The Book Thief: Book One, the First Book

The Book Thief is a piece of Holocaust literature by Markus Zusak, and a great one at that. 


During book one, Liesel Meminger, or better known to our narrator, Death, as the the Book Thief.  Liesel and her brother were given to foster parents by their mother, but on the train ride towards Munich, Germany, her brother dies.  The brother has a funeral where Liesel takes a book the one of grave diggers drops, and she takes the book even though she can't read.  When Liesel gets to her foster parents house in a poor part of a town called Molching.  The street she lives on is named Himmel Street, which is very ironic because himmel is German for heaven, and Zusak says "The buildings appear to be glued together, mostly small houses and aprtment blocks that look nervous.  There is murkey snow spread out like carpet.  There is concrete, empty hat-stand trees, and gray air"(27). Not a heaven like picture at all.  Her foster mother is Rosa Huberman is a foul mouthed woman, Liesel's Father Hans Huberman is a accordian playing, painter.

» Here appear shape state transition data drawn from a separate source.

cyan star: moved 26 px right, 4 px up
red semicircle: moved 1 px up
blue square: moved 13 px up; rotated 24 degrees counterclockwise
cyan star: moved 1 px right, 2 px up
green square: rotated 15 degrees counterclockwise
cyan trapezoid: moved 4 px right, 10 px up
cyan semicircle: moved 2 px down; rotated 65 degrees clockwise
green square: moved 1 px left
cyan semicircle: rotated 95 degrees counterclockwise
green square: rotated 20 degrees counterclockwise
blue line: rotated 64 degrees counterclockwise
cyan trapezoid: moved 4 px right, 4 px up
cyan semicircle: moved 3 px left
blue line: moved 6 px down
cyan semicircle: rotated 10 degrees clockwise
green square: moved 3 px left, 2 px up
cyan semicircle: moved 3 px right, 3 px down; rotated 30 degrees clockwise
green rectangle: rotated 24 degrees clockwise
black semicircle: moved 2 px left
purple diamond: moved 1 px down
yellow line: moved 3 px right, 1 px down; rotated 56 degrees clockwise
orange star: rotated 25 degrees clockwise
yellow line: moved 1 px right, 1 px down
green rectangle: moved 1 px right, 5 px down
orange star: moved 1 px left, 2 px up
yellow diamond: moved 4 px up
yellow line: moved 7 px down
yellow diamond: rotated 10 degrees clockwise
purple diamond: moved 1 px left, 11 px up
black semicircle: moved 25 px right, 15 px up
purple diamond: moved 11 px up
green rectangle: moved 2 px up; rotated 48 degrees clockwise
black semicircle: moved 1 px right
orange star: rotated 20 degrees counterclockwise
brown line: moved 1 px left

On Himmel Street Liesel meets Rudy Steiner a scawny kid with German blonde hair and safe blue eyes, but even though Rudy sounds like he can stay alive during the Holocaust because of his appearance he might have a tough time.  Rudy seems very tolerate of other races he shows this in the Jesse Owens incident.
Where Zusak writes, "In which he painted himself charcoal black and ran the 100 meters at the local playing field one night" (48).




Liesel Meminger at her new home has nightmares about her deceased brother, Hans Huberman comes to comfort her.  During one of these nightmares Liesel wet the bed, Hans took off the sheets and out came the book, "The Grave Digger's Handbook"  Liesel who was illiterate could not read the book but she wanted to so her father taught her to read from the book, giving Liesel the most important gift in her life, the gift to learn.
Liesel also has a thirst to read and therefore a thirst of knowledge.